(August 2011) This year’s Stone+tec in Nuremberg saw 699 exhibitors, or 10% less than in 2009 (770). Two years prior the number was 963 and before that (in 2005) 1058 showed their goods and know-how at the fair.
Negative growth seen this year is particularly poignant as it occurred in the midst of a period of economic growth in the German economy. Some of the companies missing at this year’s fair, held from June 22nd to 25th in Nuremberg, showed at the Architect’s trade fair „Bau“ held in January in Munich instead.
Question: could the downturn at the Stone+tec be an indication of changes on the natural stone scene? Great Britain’s Natural Stone Show, Spain’s Piedra and the Beijing/Shanghai Stonetech all reported similar developments.
Admittedly: each faces its individual challenges. But let us take a look at the scene as a whole:
1) The global market has been split up between Verona’s Marmomacc and Xiamen’s Stone Fair. Further developments are awaited with suspense.
2) The next level is trade fairs in the main producing countries, i.e. Brazil’s Vitória Stone Fair, Turkey’s Marble in Izmir, and India’s Stona in Bangalore. Spain’s Piedra has all but disappeared in the midst of the current building branch crisis in the area. Notably more and more Chinese merchants are on the market for stone blocks. These purchases can be undertaken in Xiamen. Vitória is the prime trade ground for Latin America, Izmir could play the same role in the Middle East and Muslim countries of the former Soviet Union.
3) As far as the national trade Fairs are concerned, some seem to be seeking new orientation. Nuremberg’s Stone+tec could become the central market place for Central- and Northern Europe, as could Poznań’s Kamien-Stone for Eastern Europe and Russia.
4) Other trade fairs pursue different priorities: Carrara’s Marmotec is dedicated to design, as is Beijing/Shanghai’s Stonetech.
Can anything else be deduced from the current Stone+tec statistics?
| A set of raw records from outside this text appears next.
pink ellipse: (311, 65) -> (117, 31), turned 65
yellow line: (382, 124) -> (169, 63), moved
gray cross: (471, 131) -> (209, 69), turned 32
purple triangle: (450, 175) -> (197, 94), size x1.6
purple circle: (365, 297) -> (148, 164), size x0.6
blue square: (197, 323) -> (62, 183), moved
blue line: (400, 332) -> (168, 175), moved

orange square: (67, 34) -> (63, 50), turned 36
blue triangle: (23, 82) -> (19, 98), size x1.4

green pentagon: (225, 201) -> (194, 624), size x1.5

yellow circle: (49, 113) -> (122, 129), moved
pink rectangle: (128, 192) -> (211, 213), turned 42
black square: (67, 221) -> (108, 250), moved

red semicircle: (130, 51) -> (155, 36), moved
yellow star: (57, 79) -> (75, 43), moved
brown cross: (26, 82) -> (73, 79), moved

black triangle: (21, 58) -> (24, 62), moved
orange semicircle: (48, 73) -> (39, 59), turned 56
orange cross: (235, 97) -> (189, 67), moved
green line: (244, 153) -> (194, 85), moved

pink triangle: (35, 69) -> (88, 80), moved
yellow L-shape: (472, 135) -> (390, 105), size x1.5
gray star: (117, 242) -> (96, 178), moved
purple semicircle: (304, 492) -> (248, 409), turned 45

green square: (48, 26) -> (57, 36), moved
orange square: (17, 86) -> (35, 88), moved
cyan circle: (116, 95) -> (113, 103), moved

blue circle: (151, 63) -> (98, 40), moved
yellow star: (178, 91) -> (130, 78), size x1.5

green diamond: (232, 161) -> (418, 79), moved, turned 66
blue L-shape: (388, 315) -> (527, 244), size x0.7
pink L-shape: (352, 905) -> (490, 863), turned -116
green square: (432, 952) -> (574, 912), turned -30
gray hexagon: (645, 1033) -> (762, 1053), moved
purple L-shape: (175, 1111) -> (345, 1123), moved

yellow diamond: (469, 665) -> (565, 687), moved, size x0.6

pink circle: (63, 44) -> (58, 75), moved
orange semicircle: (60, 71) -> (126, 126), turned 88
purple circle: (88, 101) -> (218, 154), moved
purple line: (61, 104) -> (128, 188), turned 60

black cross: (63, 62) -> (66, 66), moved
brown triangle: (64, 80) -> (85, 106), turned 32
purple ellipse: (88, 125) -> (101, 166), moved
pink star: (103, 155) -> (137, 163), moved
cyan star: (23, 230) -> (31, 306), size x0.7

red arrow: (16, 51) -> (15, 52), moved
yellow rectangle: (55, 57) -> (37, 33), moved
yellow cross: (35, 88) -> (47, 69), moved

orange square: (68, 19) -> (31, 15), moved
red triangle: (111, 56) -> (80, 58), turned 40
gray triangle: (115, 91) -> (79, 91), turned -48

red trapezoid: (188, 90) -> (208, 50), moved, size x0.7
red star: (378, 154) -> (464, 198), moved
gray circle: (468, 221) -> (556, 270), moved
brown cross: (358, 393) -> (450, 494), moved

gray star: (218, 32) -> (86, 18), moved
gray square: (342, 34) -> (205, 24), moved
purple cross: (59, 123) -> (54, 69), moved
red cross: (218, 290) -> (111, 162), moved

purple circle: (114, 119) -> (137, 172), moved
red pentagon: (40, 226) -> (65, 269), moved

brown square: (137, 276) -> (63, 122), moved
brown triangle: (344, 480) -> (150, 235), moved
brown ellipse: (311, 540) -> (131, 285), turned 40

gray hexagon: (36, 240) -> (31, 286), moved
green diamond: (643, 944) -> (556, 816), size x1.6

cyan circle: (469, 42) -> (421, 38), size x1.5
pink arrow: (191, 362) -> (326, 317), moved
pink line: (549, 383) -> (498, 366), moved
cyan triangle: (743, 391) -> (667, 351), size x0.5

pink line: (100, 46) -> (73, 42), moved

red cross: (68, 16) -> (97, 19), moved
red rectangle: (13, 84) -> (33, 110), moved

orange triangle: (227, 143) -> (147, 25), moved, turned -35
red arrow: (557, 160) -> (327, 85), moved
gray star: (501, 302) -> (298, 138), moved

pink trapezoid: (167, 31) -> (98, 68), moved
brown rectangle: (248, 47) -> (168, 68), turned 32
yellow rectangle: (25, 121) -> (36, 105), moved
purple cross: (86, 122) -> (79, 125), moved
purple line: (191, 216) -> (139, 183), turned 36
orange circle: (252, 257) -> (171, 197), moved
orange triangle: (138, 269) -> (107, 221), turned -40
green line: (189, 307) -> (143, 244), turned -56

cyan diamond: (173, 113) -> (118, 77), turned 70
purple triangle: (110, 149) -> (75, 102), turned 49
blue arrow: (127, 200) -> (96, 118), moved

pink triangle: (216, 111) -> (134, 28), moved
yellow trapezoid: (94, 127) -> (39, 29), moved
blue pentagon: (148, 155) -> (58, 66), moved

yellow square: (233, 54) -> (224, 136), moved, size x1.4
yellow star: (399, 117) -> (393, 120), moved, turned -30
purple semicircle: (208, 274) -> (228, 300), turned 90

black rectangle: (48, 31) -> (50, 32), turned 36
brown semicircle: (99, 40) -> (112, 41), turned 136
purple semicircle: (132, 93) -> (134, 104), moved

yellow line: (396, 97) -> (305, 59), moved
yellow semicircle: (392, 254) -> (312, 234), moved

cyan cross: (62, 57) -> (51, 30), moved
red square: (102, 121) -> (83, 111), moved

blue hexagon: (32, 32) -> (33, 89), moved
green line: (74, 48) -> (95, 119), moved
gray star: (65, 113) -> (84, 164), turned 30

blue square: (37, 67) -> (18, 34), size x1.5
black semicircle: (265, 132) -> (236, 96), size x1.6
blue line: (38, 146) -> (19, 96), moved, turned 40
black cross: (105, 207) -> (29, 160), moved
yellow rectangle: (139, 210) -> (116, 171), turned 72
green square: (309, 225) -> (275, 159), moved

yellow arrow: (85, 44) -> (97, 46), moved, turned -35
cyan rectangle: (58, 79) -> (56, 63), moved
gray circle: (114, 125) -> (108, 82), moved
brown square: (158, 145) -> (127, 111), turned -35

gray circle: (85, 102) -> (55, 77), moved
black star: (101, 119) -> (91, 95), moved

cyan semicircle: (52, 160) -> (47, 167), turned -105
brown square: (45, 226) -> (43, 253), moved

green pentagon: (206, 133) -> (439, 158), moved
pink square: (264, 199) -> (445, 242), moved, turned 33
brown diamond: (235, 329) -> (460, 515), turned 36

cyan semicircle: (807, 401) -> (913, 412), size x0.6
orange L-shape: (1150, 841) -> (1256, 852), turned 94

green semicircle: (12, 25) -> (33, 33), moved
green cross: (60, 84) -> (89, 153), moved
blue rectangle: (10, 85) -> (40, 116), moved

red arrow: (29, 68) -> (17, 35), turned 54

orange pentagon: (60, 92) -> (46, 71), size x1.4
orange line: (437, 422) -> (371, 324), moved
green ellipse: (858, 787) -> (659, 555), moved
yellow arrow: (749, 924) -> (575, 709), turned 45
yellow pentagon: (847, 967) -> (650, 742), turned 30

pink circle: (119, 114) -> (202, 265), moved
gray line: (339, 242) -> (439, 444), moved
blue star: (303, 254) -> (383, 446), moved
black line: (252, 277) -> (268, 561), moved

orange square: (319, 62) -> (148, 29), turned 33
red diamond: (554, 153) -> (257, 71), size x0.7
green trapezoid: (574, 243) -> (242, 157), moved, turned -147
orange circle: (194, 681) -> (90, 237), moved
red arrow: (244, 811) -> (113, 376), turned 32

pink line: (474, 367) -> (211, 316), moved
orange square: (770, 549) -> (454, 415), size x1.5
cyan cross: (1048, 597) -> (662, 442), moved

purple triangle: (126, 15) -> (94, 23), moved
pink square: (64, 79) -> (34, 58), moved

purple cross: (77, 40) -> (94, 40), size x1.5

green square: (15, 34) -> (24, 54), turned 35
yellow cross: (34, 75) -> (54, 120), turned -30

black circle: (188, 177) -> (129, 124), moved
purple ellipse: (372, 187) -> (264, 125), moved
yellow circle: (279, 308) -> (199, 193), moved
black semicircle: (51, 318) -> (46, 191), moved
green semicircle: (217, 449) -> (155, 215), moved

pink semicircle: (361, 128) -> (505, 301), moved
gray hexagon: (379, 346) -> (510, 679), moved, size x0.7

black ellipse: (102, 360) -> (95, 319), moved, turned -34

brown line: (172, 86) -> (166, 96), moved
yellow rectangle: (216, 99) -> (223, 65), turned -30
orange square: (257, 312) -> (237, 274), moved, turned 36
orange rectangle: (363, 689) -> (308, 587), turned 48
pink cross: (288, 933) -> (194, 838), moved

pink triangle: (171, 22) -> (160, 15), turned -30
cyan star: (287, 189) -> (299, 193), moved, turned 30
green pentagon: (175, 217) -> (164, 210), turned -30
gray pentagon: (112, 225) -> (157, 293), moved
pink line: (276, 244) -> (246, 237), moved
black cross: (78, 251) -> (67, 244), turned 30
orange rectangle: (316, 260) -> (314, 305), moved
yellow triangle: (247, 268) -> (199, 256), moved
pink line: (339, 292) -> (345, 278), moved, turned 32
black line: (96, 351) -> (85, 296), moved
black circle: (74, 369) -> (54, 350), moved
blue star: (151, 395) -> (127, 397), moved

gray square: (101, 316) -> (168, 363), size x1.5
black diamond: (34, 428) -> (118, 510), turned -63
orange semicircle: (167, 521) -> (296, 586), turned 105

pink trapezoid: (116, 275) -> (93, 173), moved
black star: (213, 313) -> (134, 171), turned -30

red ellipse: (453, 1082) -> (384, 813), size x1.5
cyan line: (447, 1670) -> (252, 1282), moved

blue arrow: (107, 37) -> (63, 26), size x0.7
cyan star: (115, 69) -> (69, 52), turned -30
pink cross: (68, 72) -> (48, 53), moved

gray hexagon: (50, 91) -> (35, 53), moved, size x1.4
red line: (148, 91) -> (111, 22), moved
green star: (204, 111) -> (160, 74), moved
Indeed, and very clearly at that: Chinese exhibitors were the only group to show an increase – from 84 to 118! This was not readily apparent when touring the fair, as Chinese stands are usually small and unspectacular and because this time sales staff held back.
Note that the Chinese exhibitors overtook the Italians (117) at least by numbers for the first time. Germany’s heavy machinery and stone markets were previously dominated by Italian producers.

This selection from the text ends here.